I got a little scared when people said they were going to start trying Gazelle out now, because it immediately made me think of how many things I’ve been meaning to fix before I unleashed it on anybody else! But on the other hand, it gives me all the more motivation to get it to a point where other people can try it out. And I’m never more motivated or get as much done as when I know people are waiting for me!
So here’s my line for the moment. Don’t try out Gazelle just yet. There are too many things for me to fix at the moment that I know are broken. But I want to fix those things ASAP and get Gazelle 0.2 out the door, so I can finally have a release that I can recommend people try out.
When will Gazelle 0.2 come? I’m hoping no more than a month. Here’s the target feature set:
- complete Strong-LL(k) lookahead support. I have the code to generate Strong-LL(k) lookahead, I just need to support this at the bytecode and runtime stage.
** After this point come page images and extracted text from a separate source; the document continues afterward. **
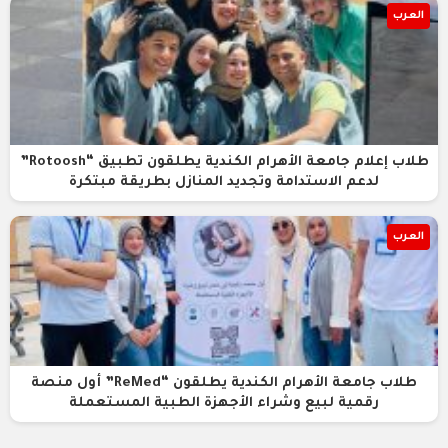
العرب
طلاب إعلام جامعة الأهرام الكندية يطلقون تطبيق “Rotoosh”
لدعم الاستدامة وتجديد المنازل بطريقة مبتكرة
العرب
طلاب جامعة الأهرام الكندية يطلقون “ReMed” أول منصة
رقمية لبيع وشراء الأجهزة الطبية المستعملة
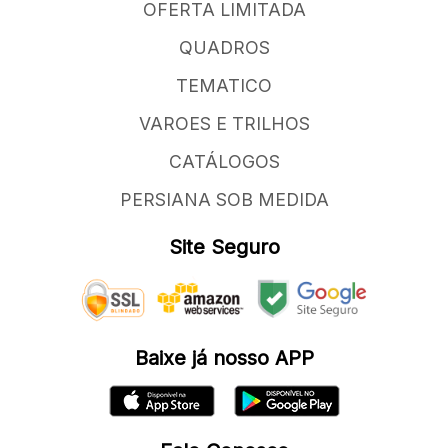
OFERTA LIMITADA
QUADROS
TEMATICO
VAROES E TRILHOS
CATÁLOGOS
PERSIANA SOB MEDIDA
Site Seguro
Baixe já nosso APP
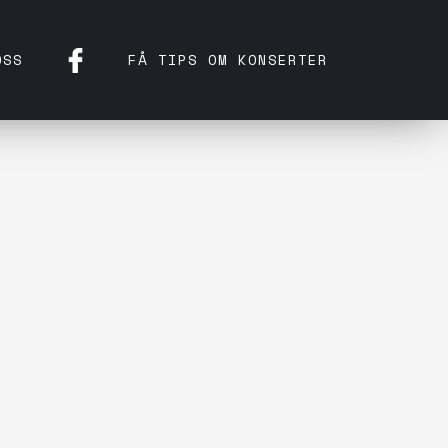
OSS
FÅ TIPS OM KONSERTER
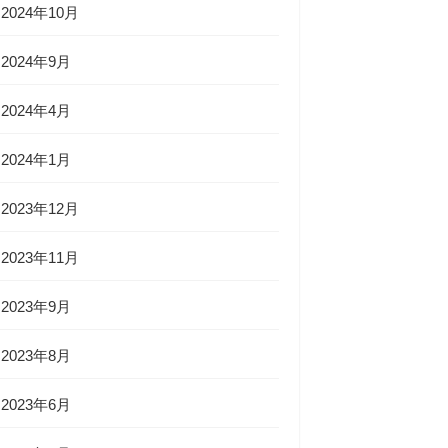
2024年10月
2024年9月
2024年4月
2024年1月
2023年12月
2023年11月
2023年9月
2023年8月
2023年6月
- a command-line compiler program (
gzlc) that takes reasonable options and is simple enough to use by reading its--help - a “tour” section for the manual
- a command-line program (
gzlparse) that can output the parse tree in a useful format, so you can see how Gazelle parses your input text. - a test suite, so that when people report bugs I can add the bugs to the test suite and not regress. this will be important for keeping my sanity.
- (stretch): make Gazelle self-hosting, so that the parser is more robust and easier to understand than the hand-written recursive descent parser I’m currently using. I don’t want people to have to deal with corner-case parser bugs.